King of Dvaravati's Kamalanka
- Reign: 867–913
- Predecessor: Phraya Kong
- Successor: King of Ratchaburi (name unknown)

King of Haripuñjaya
- Reign: 1st reign: 899; 2nd reign: 913–916;
- Predecessor: 1st reign: Nokaraj; 2nd reign: Seraraj;
- Successor: 1st reign: Guttaraj; 2nd reign: Yuvaraj;

King of Dvaravati's Suphannabhum
- Reign: 867/913 – 916
- Predecessor: City established
- Successor: Pansa
- Born: c. 847 Nakhon Pathom
- Died: 916 Lamphun
- Issue: Pansa of Suphannaphum
- Father: Phraya Kong King of Ratchaburi (Adoptive) King of Sukhothai (Adoptive)
- Mother: Hom (adoptive)

= Phraya Pan =

King of Nakhon Pathom in the 9th century

Phraya Pan (พระยาพาน, ), also called Balaraj (พาลราช or พาละราช, ), is a semi-legendary monarch of the later Dvaravati period in west-central Thailand. He is attested chiefly in the Legend of Phra Pathommachedi (ตำนานพระปฐมเจดีย์) and in the recensions of the Legend of Phraya Kong – Phraya Pan, which make him the son and successor of Phraya Kong of Nakhon Pathom.

==Accession and reign at Nakhon Pathom==

In the narrative he came to the throne after defeating and killing his father. Working from the Northern Chronicle and the Yonok Chronicle, Borihan Thepthani placed his reign at Nakhon Pathom between 867 and 913. The legends remember him principally for the patricide by which he took power. His reign there ended when the king of Ratchaburi, who was his adoptive father, seized the throne, after which he moved north.

==Foundation of Suphan Buri==

Phraya Pan is credited with founding several cities, of which the most notable is Suphan Buri, later the principal city of the Suphannabhum kingdom. Its foundation is traditionally dated between 877 and 882, coinciding with the appointment of his son Pansa (พรรษา) as its first ruler.
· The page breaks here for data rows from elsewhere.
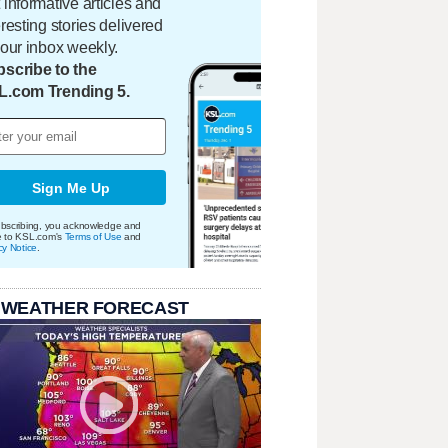
 informative articles and
eresting stories delivered
your inbox weekly.
scribe to the
L.com Trending 5.
Sign Me Up
bscribing, you acknowledge and
e to KSL.com's
Terms of Use
and
cy Notice
.
 WEATHER FORECAST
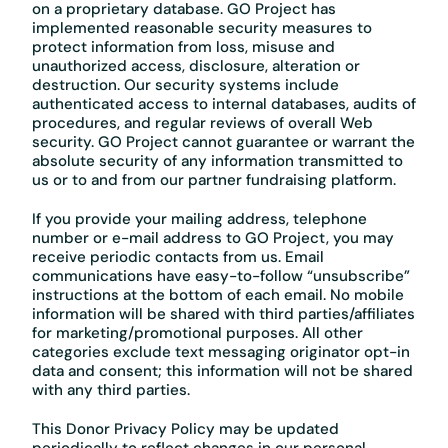
on a proprietary database. GO Project has
implemented reasonable security measures to
protect information from loss, misuse and
unauthorized access, disclosure, alteration or
destruction. Our security systems include
authenticated access to internal databases, audits of
procedures, and regular reviews of overall Web
security. GO Project cannot guarantee or warrant the
absolute security of any information transmitted to
us or to and from our partner fundraising platform.
If you provide your mailing address, telephone
number or e-mail address to GO Project, you may
receive periodic contacts from us. Email
communications have easy-to-follow “unsubscribe”
instructions at the bottom of each email. No mobile
information will be shared with third parties/affiliates
for marketing/promotional purposes. All other
categories exclude text messaging originator opt-in
data and consent; this information will not be shared
with any third parties.
This Donor Privacy Policy may be updated
periodically to reflect changes in our personal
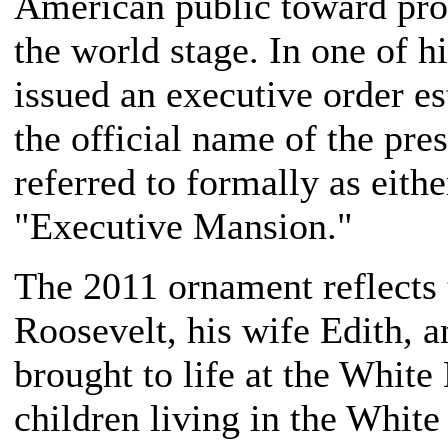
American public toward pro
the world stage. In one of hi
issued an executive order e
the official name of the pre
referred to formally as eith
"Executive Mansion."
The 2011 ornament reflects 
Roosevelt, his wife Edith, a
brought to life at the Whit
children living in the White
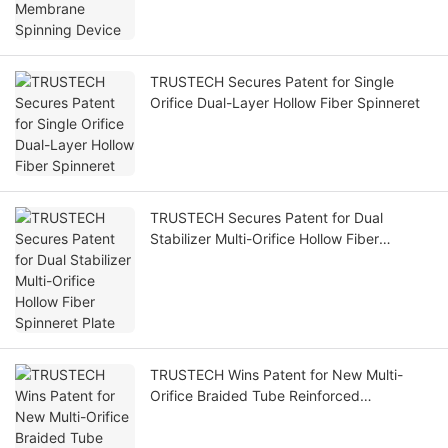
TRUSTECH Secures Patent for Single
Orifice Dual-Layer Hollow Fiber Spinneret
TRUSTECH Secures Patent for Dual
Stabilizer Multi-Orifice Hollow Fiber
Spinneret Plate
TRUSTECH Wins Patent for New Multi-
Orifice Braided Tube Reinforced
Membranes Hollow Spinneret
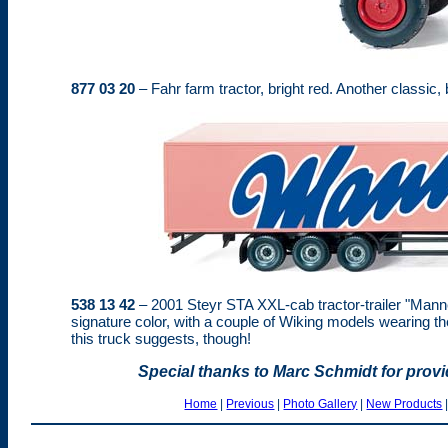
877 03 20
– Fahr farm tractor, bright red. Another classic, 
538 13 42
– 2001 Steyr STA XXL-cab tractor-trailer "Mann
signature color, with a couple of Wiking models wearing 
this truck suggests, though!
Special thanks to Marc Schmidt for prov
Home
|
Previous
|
Photo Gallery
|
New Products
The Yonok Chronicle suggests that Pansa was succeeded by Chandra Devaraja, whose reign would fall between 927 and 946. In those years Tambralinga, under Sujita and his son Kampoch, campaigned against several polities of the Menam valley, and the external threats the chronicle records Chandra Devaraja as facing have been associated with those incursions.

==Haripuñjaya==

After leaving Nakhon Pathom he ruled at Haripuñjaya in the north. The Yonok Chronicle records two reigns there: a first in 899, lasting two months and fifteen days, and a second from 913 until his death at Lamphun in 916.